« Je fais la vaisselle et plie du linge pour entraîner des robots » : les jeunes diplômés indiens travailleurs invisibles de l’industrie de l’IA

Le 3 mai 2026, un article du Figaro révèle une réalité préoccupante en Inde : de jeunes diplômés se retrouvent à accomplir des tâches ménagères pour entraîner d
Le 3 mai 2026, un article du Figaro révèle une réalité préoccupante en Inde : de jeunes diplômés se retrouvent à accomplir des tâches ménagères pour entraîner des intelligences artificielles. Cette réalité soulève des interrogations sur le marché du travail indien, où un chômage alarmant pousse les jeunes à accepter des emplois précaires et mal rémunérés, exploités par des entreprises technologiques.
Des témoignages poignants illustrent cette situation. Un jeune travailleur, qui préfère rester anonyme, confie : « J’enregistre des vidéos avec une caméra sur le front et j’effectue des tâches ménagères pour entraîner une IA. » Ces jeunes, souvent issus de milieux défavorisés, se voient contraints de se plier à des emplois peu gratifiants, tout en contribuant à l'avancement d'une technologie qui ne leur accorde que peu de reconnaissance.
L'Inde, sous l'impulsion de son Premier ministre Narendra Modi, ambitionne de se positionner comme un leader dans le domaine de l'intelligence artificielle. Lors du sommet de l'IA à New Delhi en février, Modi a encouragé les investisseurs étrangers à concevoir et développer des technologies dans le pays. Toutefois, cette stratégie semble négliger le sort des travailleurs invisibles, qui jouent pourtant un rôle crucial dans ce système.

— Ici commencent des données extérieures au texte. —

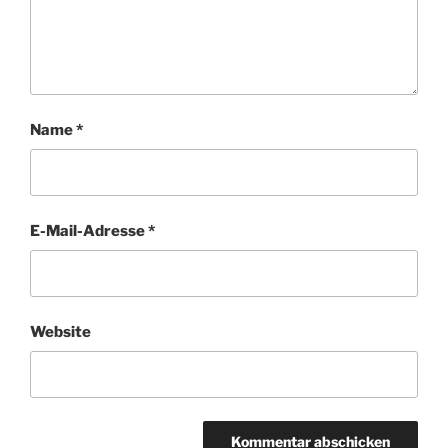
Name
*
E-Mail-Adresse
*
Website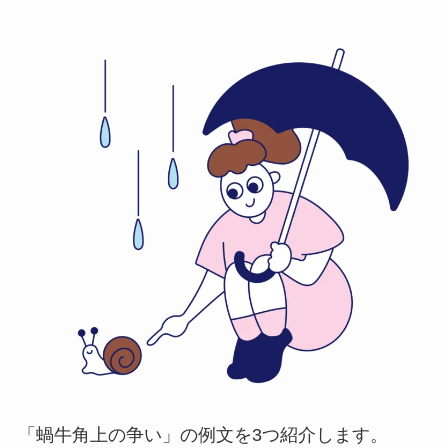
「蝸牛角上の争い」の例文を3つ紹介します。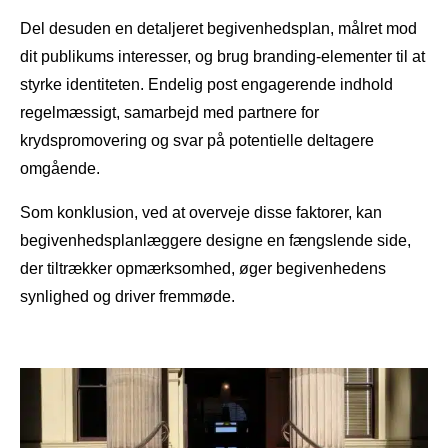
Del desuden en detaljeret begivenhedsplan, målret mod
dit publikums interesser, og brug branding-elementer til at
styrke identiteten. Endelig post engagerende indhold
regelmæssigt, samarbejd med partnere for
krydspromovering og svar på potentielle deltagere
omgående.
Som konklusion, ved at overveje disse faktorer, kan
begivenhedsplanlæggere designe en fængslende side,
der tiltrækker opmærksomhed, øger begivenhedens
synlighed og driver fremmøde.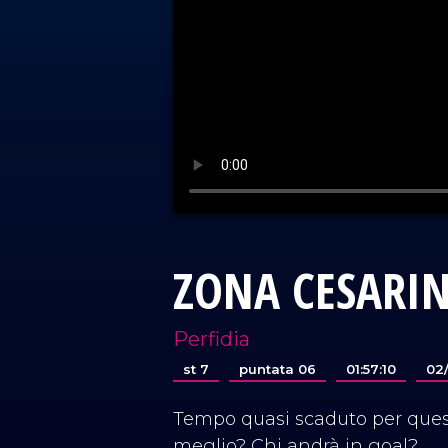
ZONA CESARIN
Perfidia
st 7
puntata 06
01:57:10
02
Tempo quasi scaduto per questa
meglio? Chi andrà in goal?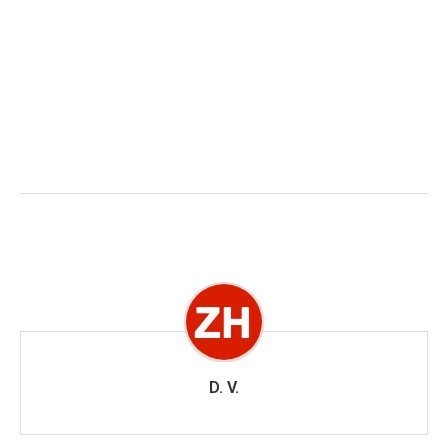
D. V.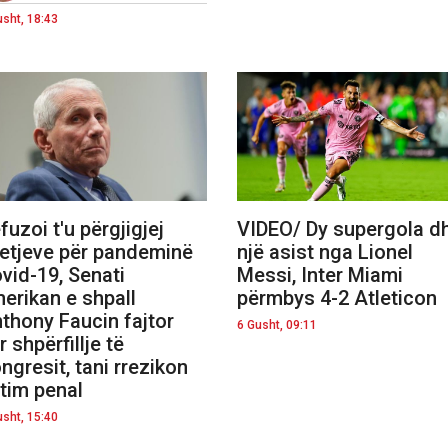
usht, 18:43
fuzoi t'u përgjigjej
VIDEO/ Dy supergola d
etjeve për pandeminë
një asist nga Lionel
vid-19, Senati
Messi, Inter Miami
erikan e shpall
përmbys 4-2 Atleticon
thony Faucin fajtor
6 Gusht, 09:11
r shpërfillje të
ngresit, tani rrezikon
tim penal
usht, 15:40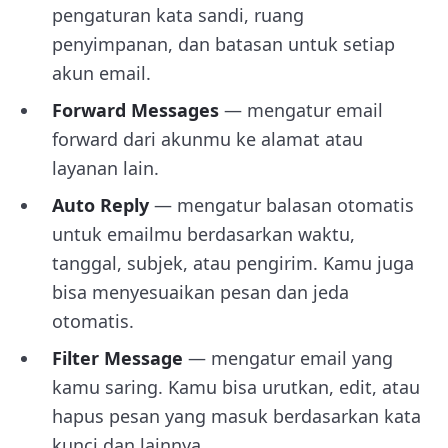
pengaturan kata sandi, ruang
penyimpanan, dan batasan untuk setiap
akun email.
Forward Messages
— mengatur email
forward dari akunmu ke alamat atau
layanan lain.
Auto Reply
— mengatur balasan otomatis
untuk emailmu berdasarkan waktu,
tanggal, subjek, atau pengirim. Kamu juga
bisa menyesuaikan pesan dan jeda
otomatis.
Filter Message
— mengatur email yang
kamu saring. Kamu bisa urutkan, edit, atau
hapus pesan yang masuk berdasarkan kata
kunci dan lainnya.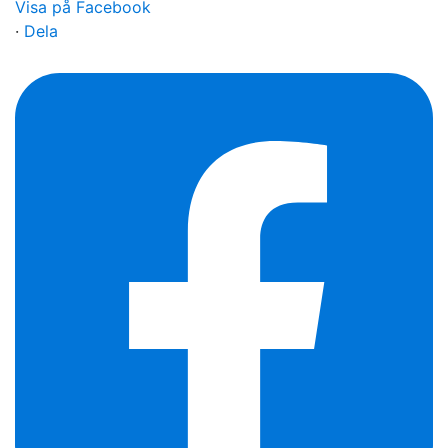
Visa på Facebook
·
Dela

Les entreprises de la Silicon Valley profitent de la situation de chômage élevé en Inde pour recruter ces jeunes diplômés. Ils sont souvent engagés comme sous-traitants et chargés d'exécuter des tâches simples, mais essentielles pour alimenter les algorithmes d'apprentissage. Ce modèle économique soulève d'importantes questions éthiques concernant l'exploitation de cette main-d'œuvre.
Un autre aspect préoccupant est la précarité de ces emplois. Les travailleurs peuvent être licenciés sans préavis ni compensation, ce qui renforce l'angoisse d'un avenir incertain. Alors que la technologie est censée apporter des solutions, elle pourrait paradoxalement exacerber les inégalités existantes.
La voix de ces travailleurs est souvent étouffée. Cependant, certains osent faire entendre leur désespoir. Un jeune diplômé déclare : « Nous sommes des fantômes dans cette industrie. Nous façonnons l'avenir, mais personne ne nous voit. » Cette invisibilité met en lumière des enjeux sociaux majeurs, alors que le pays aspire à une reconnaissance accrue sur la scène internationale.
Le 20 février 2026, Narendra Modi a souligné l'importance de développer un écosystème de start-up pour l'essor de l'IA. Toutefois, la question demeure : les promesses de croissance toucheront-elles réellement les plus vulnérables ? Le fossé entre les ambitions gouvernementales et la réalité du terrain est préoccupant.
L'Inde se trouve à un carrefour. Les investissements étrangers pourraient propulser le pays sur le devant de la scène technologique, mais à quel prix pour les travailleurs invisibles ? La nécessité d'une régulation éthique dans ce secteur en pleine expansion devient de plus en plus pressante. Les conséquences de cette situation méritent d'être suivies de près dans les mois à venir, alors que la lutte pour une reconnaissance et des conditions de travail dignes devient de plus en plus cruciale.